You’ll never see the world the same way again.

Not after a class with assistant professor of geology Jeffrey Vervoort. Like an underground “CSI” cop, he uses geochemical forensics to piece together geologic history. And so will you. You could end up presenting a research paper to an organization such as the Geological Society of America.
Vervoort sees his Introductory Geochemistry as a means of understanding our planetl. The same thinking is behind a new course, Introduction to Oceanography.
“My philosophy is to use geochemical tools to understand how the earth works rather than looking at minutiae,” he says.
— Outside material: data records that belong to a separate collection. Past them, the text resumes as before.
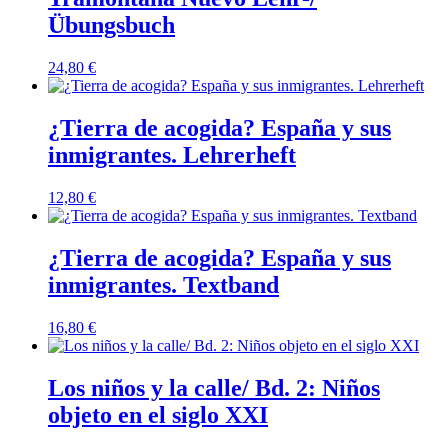
Übungsbuch
24,80
€
¿Tierra de acogida? España y sus
inmigrantes. Lehrerheft
12,80
€
¿Tierra de acogida? España y sus
inmigrantes. Textband
16,80
€
Los niños y la calle/ Bd. 2: Niños
objeto en el siglo XXI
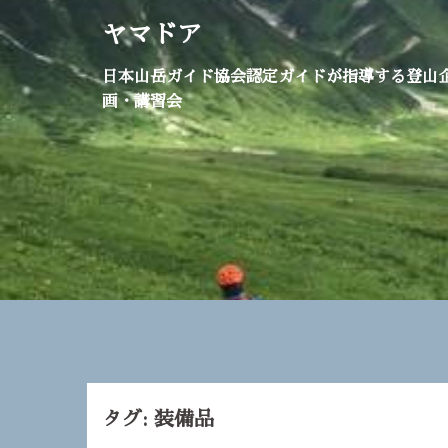
コ
ヤマドア
ン
テ
日本山岳ガイド協会認定ガイドが指導する登山
ン
画・講習会
ツ
へ
ス
キ
ッ
プ
タグ:
装備品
Real-world focus brings it home to students
He makes his subjects relevant by tapping into fundamental interest in “how things are, how things work.” In his oceanography course, for instance, he and his class monitored Hurricane Katrina and related it to the way the ocean impacts weather. Global warming is sure to be a topic as well.
Vervoort’s research goal is to understand the Earth from a geochemical perspective. Using radiogenic isotopes, he traces geological processes and determines the ages of rocks and geological events. His research efforts center around the radiogenic isotope facility at WSU, and his research group consists of students, post-doctoral candidates, and visiting researchers.
Professor Vervoort is also widely published, with papers in Geochemistry, Geophysics, Geosystems, Earth Planet, Geology, Journal of Structural Geology, Tectonics, and a dozen other scientific journals and forums.